I was wondering if anyone here could help with a list of basic shop tools. I've read alot on here about the tools needed for recovering and refining scrap, but what I am looking for is a list of tools for the purchasing of scrap jewelry and bullion from the public, no escrap. I have talked with Dan Dement on here about some stuff, still getting schooled by him, so thanks for that, but what is everyone else using? I see from the general conversations around here to have high quality tools and equipment, makes since, since your tools are helping generate that profit. And of course just doing it and working with the stuff everyday will help. I have used a Mizer tester before, which works great, but would be slow if someone brought in 20 items. If I go with the acid test, then thats faster, but now Im having to carry acid with me, that isnt a problem I"m just wondering if theres something else that people have found that works just as good. And as Dan has told me, theres no "easy button".
The equipment I currently have is small digital scale up to 5toz in .01 gram. Loupe and a Mizer. I've read about a SG scale, but that is only good on solid items, and no items with stones. An XRF, but very costly. So, I'm thinking a combination of the above maybe?? Acid test for certain items, SG for other items, and as time goes, an XRF??? Any thoughts??


----------



## nickvc (Jan 30, 2014)

Experience.
You foul up a couple of times and you learn real fast when it's your money going west!
That might not sound very helpful but it is the truth and if you really want the best then an xrf is a must but again they can be fooled.


----------



## gold4mike (Jan 30, 2014)

If you plan to take a laptop with you (equipped with spreadsheet/calculator) you might look at a small USB microscope. They're under $30.00 and can be helpful for some of the smaller markings. It also makes is easy for your customer to see what you're looking at when you value their merchandise.


----------



## etack (Jan 30, 2014)

gold4mike said:


> If you plan to take a laptop with you (equipped with spreadsheet/calculator) you might look at a small USB microscope. They're under $30.00 and can be helpful for some of the smaller markings. It also makes is easy for your customer to see what you're looking at when you value their merchandise.




:lol: 8) or an Iphone

Eric


----------



## gold4mike (Feb 3, 2014)

etack,

I don't know if it was you but someone posted a link awhile back showing a dvd burner lens as a mod for an iphone camera lens that did great magnification.

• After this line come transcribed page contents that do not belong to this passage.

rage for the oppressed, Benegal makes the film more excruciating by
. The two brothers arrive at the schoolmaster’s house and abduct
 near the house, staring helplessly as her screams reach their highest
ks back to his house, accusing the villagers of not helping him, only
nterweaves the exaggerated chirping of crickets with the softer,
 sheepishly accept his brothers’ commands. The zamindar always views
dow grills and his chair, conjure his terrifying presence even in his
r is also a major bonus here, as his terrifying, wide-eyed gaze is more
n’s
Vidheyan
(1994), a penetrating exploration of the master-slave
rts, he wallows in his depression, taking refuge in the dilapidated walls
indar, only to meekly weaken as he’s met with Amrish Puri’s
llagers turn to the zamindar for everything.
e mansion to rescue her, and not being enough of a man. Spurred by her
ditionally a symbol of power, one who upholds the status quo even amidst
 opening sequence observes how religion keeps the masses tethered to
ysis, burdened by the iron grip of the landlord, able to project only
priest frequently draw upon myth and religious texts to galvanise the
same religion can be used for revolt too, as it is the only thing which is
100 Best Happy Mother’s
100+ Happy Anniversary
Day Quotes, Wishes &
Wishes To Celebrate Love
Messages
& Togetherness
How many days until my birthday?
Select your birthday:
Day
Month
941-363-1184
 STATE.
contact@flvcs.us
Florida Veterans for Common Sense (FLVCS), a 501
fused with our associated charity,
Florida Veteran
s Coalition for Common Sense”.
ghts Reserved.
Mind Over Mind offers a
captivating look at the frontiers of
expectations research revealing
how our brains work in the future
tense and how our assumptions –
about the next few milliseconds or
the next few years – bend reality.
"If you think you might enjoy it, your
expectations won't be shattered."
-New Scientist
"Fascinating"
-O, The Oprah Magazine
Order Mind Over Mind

Thank you for the reminder!


----------



## bmgold2 (Feb 3, 2014)

gold4mike said:


> etack,
> 
> I don't know if it was you but someone posted a link awhile back showing a dvd burner lens as a mod for an iphone camera lens that did great magnification.
> 
> Thank you for the reminder!



http://lmgtfy.com/?q=iphone+camera+lense+from+dvd+player

Lots of sites on this mod. Sound like something to try. I think I have an old CD drive. Wonder if it has a lens I could use? I've been holding a small magnifier in front of the camera lens on my phone to get close up pics already. Works good but takes both hands to do.


----------



## bmgold2 (Feb 3, 2014)

I just had to try the macro lens trick using a lens from a CD drive since I had recently torn one apart. I have to say, when they say macro, they mean MACRO.

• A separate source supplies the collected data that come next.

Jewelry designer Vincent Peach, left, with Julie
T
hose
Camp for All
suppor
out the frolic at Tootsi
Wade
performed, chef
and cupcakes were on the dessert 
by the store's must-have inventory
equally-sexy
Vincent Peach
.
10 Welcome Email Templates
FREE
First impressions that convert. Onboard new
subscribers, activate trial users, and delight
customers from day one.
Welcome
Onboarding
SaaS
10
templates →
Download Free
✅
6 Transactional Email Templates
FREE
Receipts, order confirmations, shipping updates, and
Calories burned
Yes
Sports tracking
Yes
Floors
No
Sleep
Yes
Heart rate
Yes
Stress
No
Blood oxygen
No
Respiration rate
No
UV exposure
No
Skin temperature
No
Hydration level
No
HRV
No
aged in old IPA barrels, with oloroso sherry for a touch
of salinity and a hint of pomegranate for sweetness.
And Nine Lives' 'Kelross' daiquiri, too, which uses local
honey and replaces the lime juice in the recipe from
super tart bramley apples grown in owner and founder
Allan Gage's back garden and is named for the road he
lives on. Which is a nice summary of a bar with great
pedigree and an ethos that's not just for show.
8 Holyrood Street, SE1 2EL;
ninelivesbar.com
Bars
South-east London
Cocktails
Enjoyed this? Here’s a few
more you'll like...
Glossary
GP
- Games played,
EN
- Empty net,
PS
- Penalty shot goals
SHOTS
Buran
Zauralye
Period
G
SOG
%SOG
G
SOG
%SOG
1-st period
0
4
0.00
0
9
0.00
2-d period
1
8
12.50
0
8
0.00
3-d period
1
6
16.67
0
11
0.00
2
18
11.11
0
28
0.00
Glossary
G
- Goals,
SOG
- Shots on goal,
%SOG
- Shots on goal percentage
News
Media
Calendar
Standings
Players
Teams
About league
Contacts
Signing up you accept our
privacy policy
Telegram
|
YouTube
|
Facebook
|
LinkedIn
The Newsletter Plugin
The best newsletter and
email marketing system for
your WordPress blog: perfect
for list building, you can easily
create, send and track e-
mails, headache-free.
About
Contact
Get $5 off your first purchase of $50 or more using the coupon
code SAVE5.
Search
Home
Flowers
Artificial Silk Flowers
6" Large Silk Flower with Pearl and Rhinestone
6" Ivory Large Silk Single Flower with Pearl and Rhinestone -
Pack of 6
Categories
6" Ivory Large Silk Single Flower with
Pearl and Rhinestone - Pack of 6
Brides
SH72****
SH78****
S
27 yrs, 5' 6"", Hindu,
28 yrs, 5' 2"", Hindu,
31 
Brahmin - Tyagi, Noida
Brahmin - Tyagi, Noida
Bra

I taped the lens over the lens on my phone's camera with some clear tape. Then, holding the phone almost right against a penny, I got this picture of the date. It didn't all fit in the picture.




Then, I took a picture of a surface mount capacitor on one of the circuit boards I have been scrapping.




I had to shine a flashlight at the parts I wanted to photograph since the camera was so close it blocked the light. This is an interesting idea but I can't see myself using it very often. It's just a little bit too close up for me. similar to a low power microscope.

Click on the pictures (especially the penny) to really zoom in and see how much detail shows up. It's a little out of focus but the 2 turned out pretty good. You can see the oxidation on the surface of the penny.


----------